Eu sabia um pouquinho de história do Brasil e até me julgava bom,
porém, estava impressionado, pois o conhecimento de meu interlocutor era bem
maior do que o meu! Casimiro não titubeava e ia narrando os fatos históricos
com uma precisão como se estivesse estado ali presente! Ele sorriu para mim
como se estivesse lendo os meus pensamentos e continuou:
―
No dia 19 de março de 1831, instaurou-se um Ministério constituído por
brasileiros natos, porém desconhecidos. Com a
nova polarização que pretendia minimizar os efeitos que se alastravam por todo
o país, os ânimos se exaltaram de lado a lado. O "partido português",
em 4 de abril, lançou uma nova provocação, comemorando o aniversário de D.

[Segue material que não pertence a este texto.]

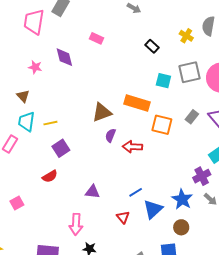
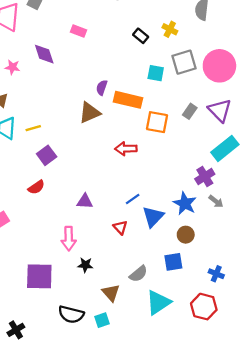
yellow cross: (186, 36) -> (170, 29), moved
purple semicircle: (110, 135) -> (102, 88), moved

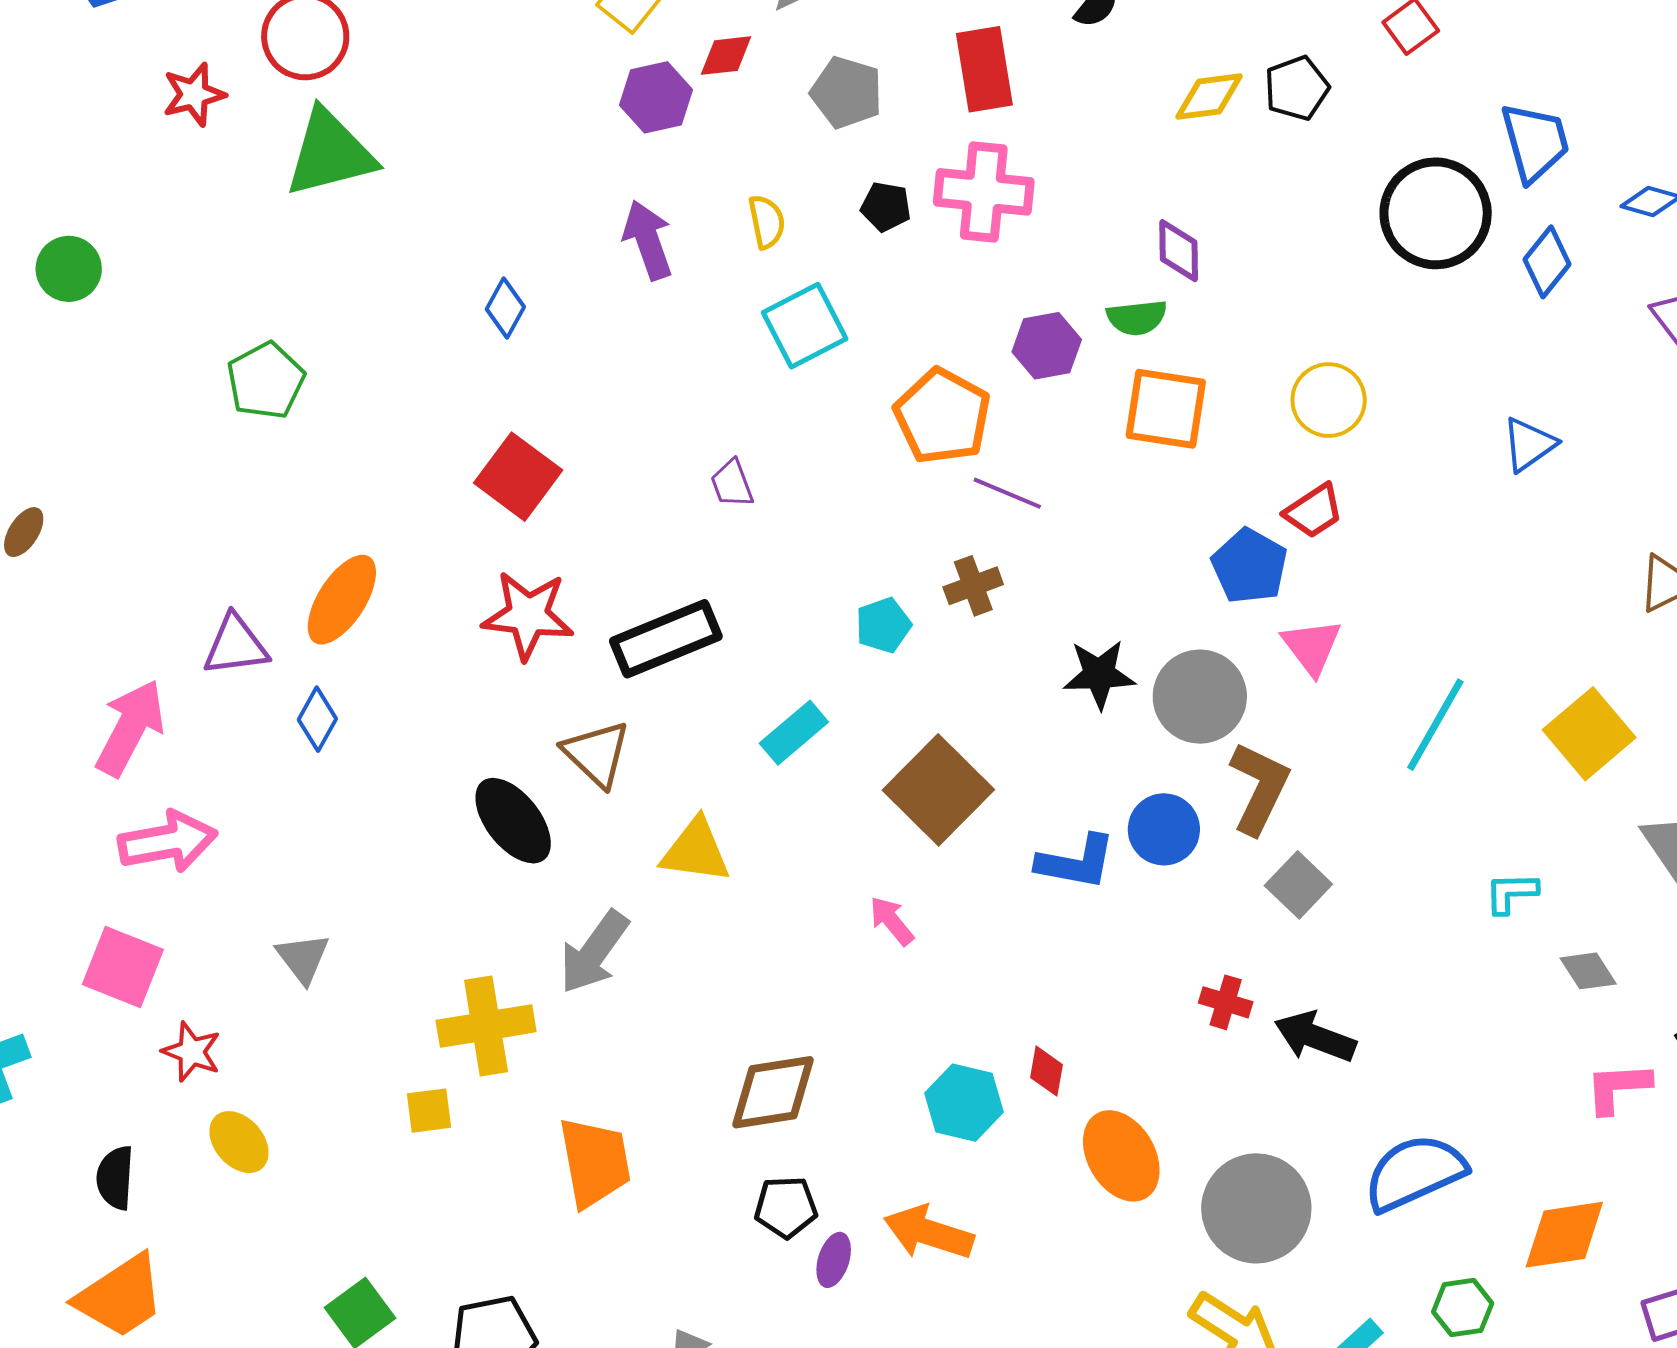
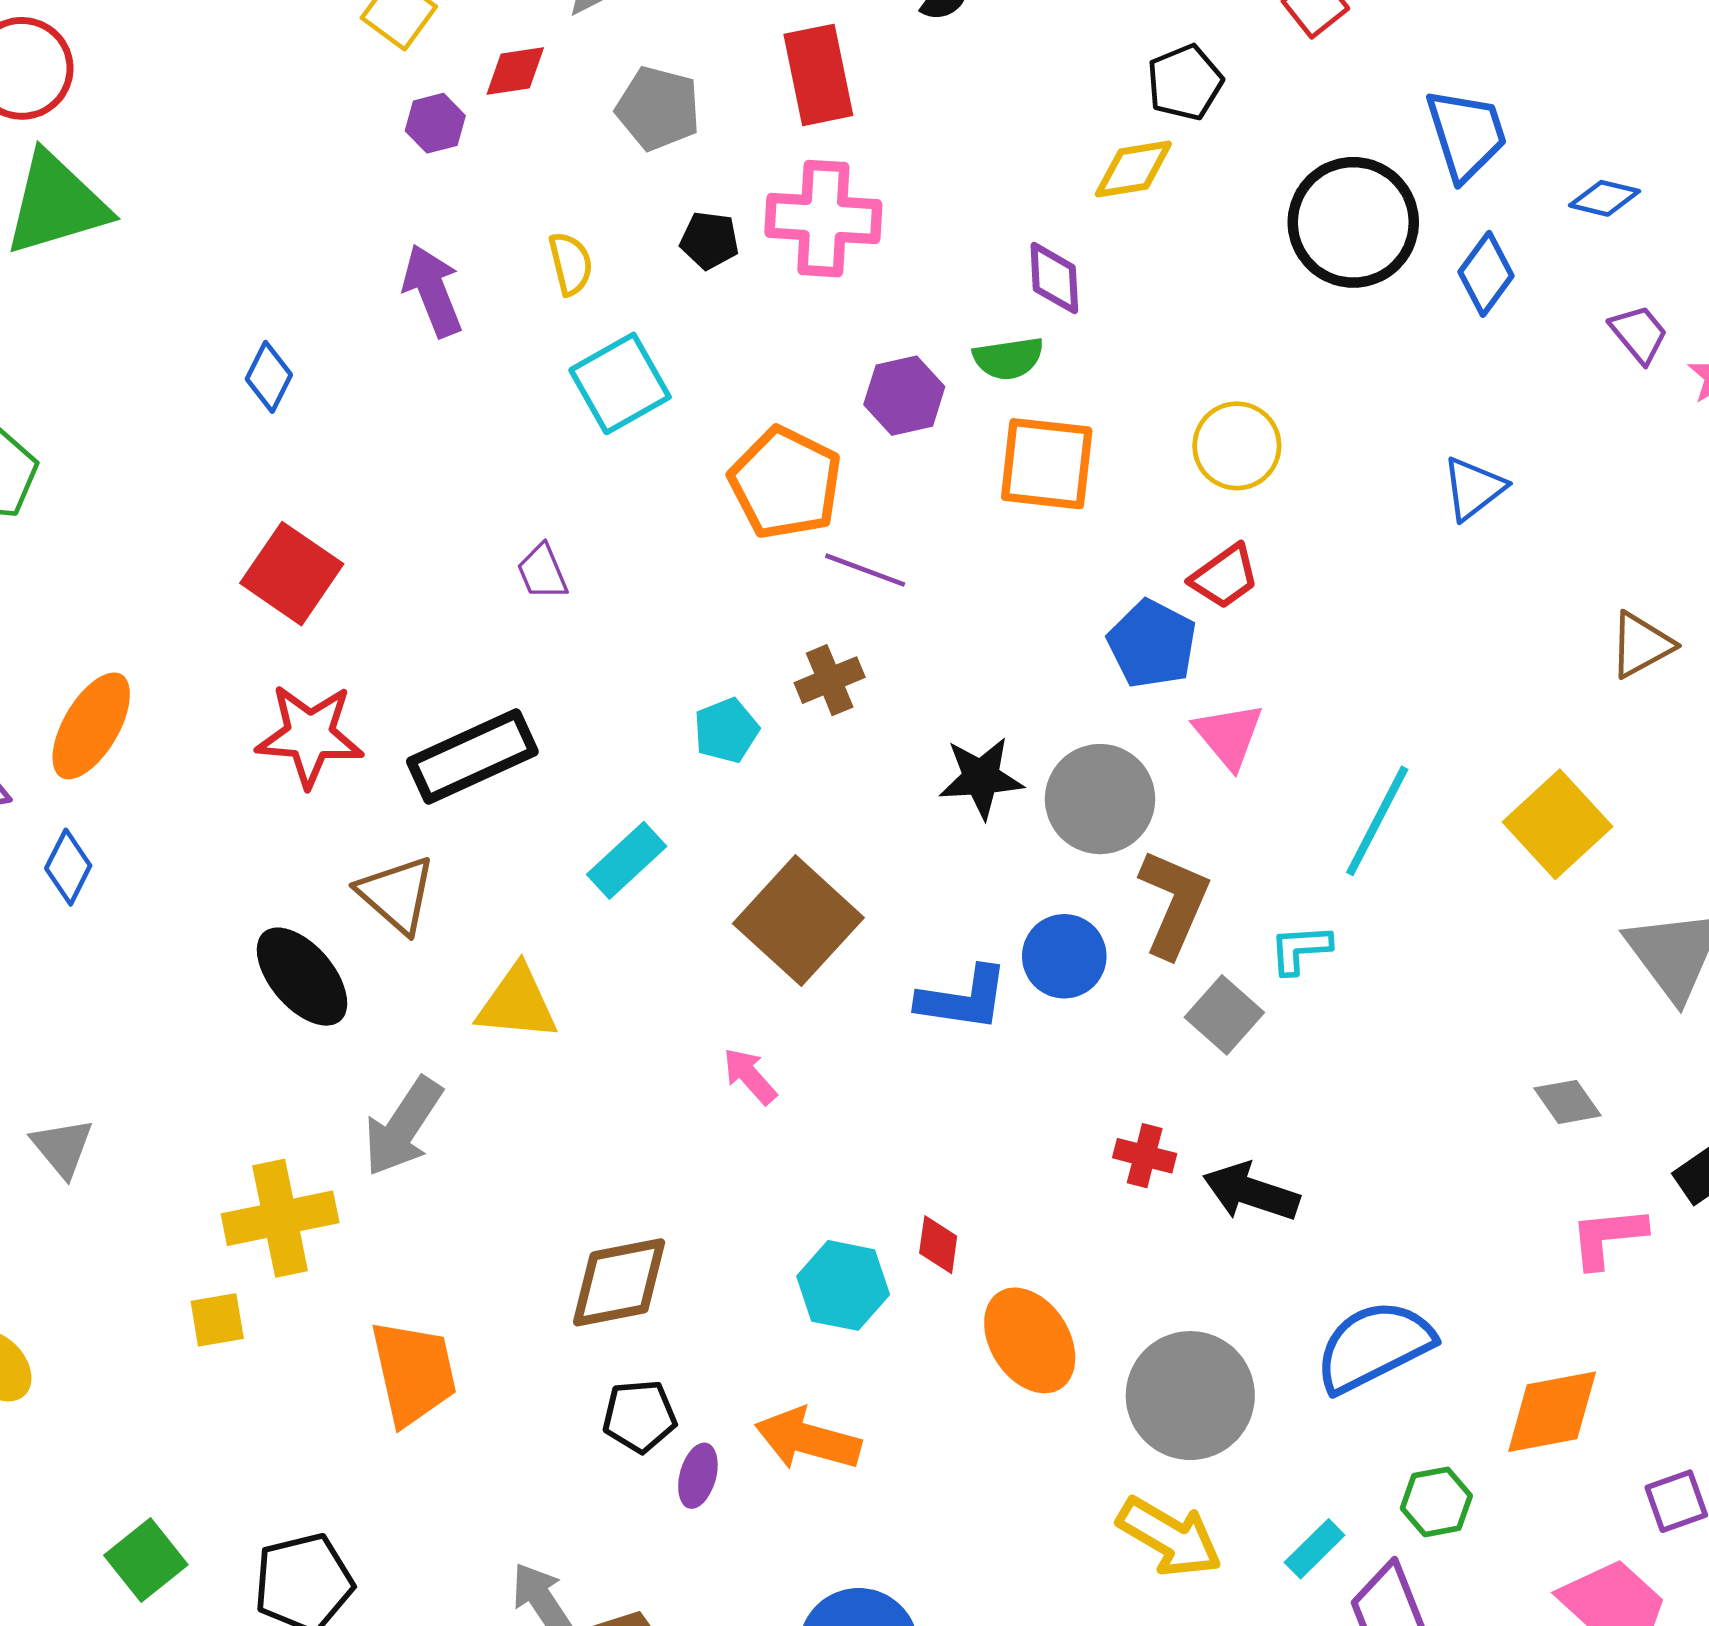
purple hexagon: (656, 97) -> (435, 123), size x0.7
yellow diamond: (1209, 97) -> (1133, 169), moved
cyan L-shape: (1511, 893) -> (1300, 949), moved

Maria da Glória, filha de D. Pedro e herdeira legítima do trono português.
Novos conflitos eclodiram entre as facções contrárias. D. Pedro dissolveu o
ministério brasileiro e organizou outro, francamente absolutista, o célebre
‘Ministério dos Marqueses’ ou ‘Ministério dos Medalhões’.
―
Ocorreu então uma nova manifestação no Rio ― continuou o velho ― na qual se
reivindicava o retorno do ministério deposto. Apesar da insistência de setores
civis e militares para que D. Pedro acatasse, ele manteve-se irredutível. Essa
atitude do imperador determinou a passagem do General Francisco de Lima e
Silva, pai do futuro Duque de Caxias e importante chefe militar do Império,
para a oposição.
―
Com isso o imperador ficou completamente isolado e sem apoio. Não contava mais
sequer com as tropas para reprimir as manifestações. Já não restava alternativa
senão abdicar. E foi o que ele fez, em favor de seu filho D. Pedro de
Alcântara, que estava com, apenas, cinco anos de idade.
O
velho assumiu uma voz solene, como se narrasse um fato de extrema importância
para a história:
― No
dia 7 de abril de 1831, D. Pedro I deixou de ser imperador do Brasil e, em
seguida, abandonou o país com a família, embarcando para Portugal. Mas antes se
reconciliou com os Andradas, nomeando José Bonifácio como tutor de Pedro de
Alcântara!
Ai
eu acrescentei sorrindo:
― E
aí se acabou o reinado de D. Pedro I! Dizem que ele era farrista e mulherengo
ao extremo. É verdade ou existe muito exagero?
Casimiro
deu uma gostosa risada. Com a fisionomia satisfeita comentou:
― É
verdade! Como bom português ele era doido por uma mulata; e costumava sair
disfarçado à noite para se meter em tabernas, bebendo e participando de orgias.
Teve inúmeras amantes, o nosso monarca.
― A
mais conhecida é a Marquesa de Santos ― completei. Domitila era o seu primeiro
nome, se não me engano. Dizem que havia um túnel ligando a residência do
Imperador ao palácio da marquesa...
―
Não acredito ― atalhou Casimiro. ― Mas de qualquer forma o imperador era um
libertino. Com a marquesa D. Pedro teve uma filha, Isabel Maria, a duquesa de
Goiás. No início de seu casamento com Amélia de Leuchtemberg, ele queria que a
filha bastarda fosse morar em palácio, mas a imperatriz proibiu a sua presença.
D. Amélia também era geniosa e, com ela, D. Pedro não tinha vez. Mais tarde,
depois da abdicação, D. Amélia voltou atrás adotando a duquesa de Goiás e
tornou-a sua filha.
Uma
moça simpática acompanhada de um rapaz igualmente simpático aproximou-se de
nós.
―
Vamos vovô ― disse ela.
E
Casimiro acompanhou-a perdendo-se na distância e no tempo. Restou a mim
escrever nosso encontro da melhor forma possível para que ele não se se
desfizesse na fumaça daquilo que foi e que já passou.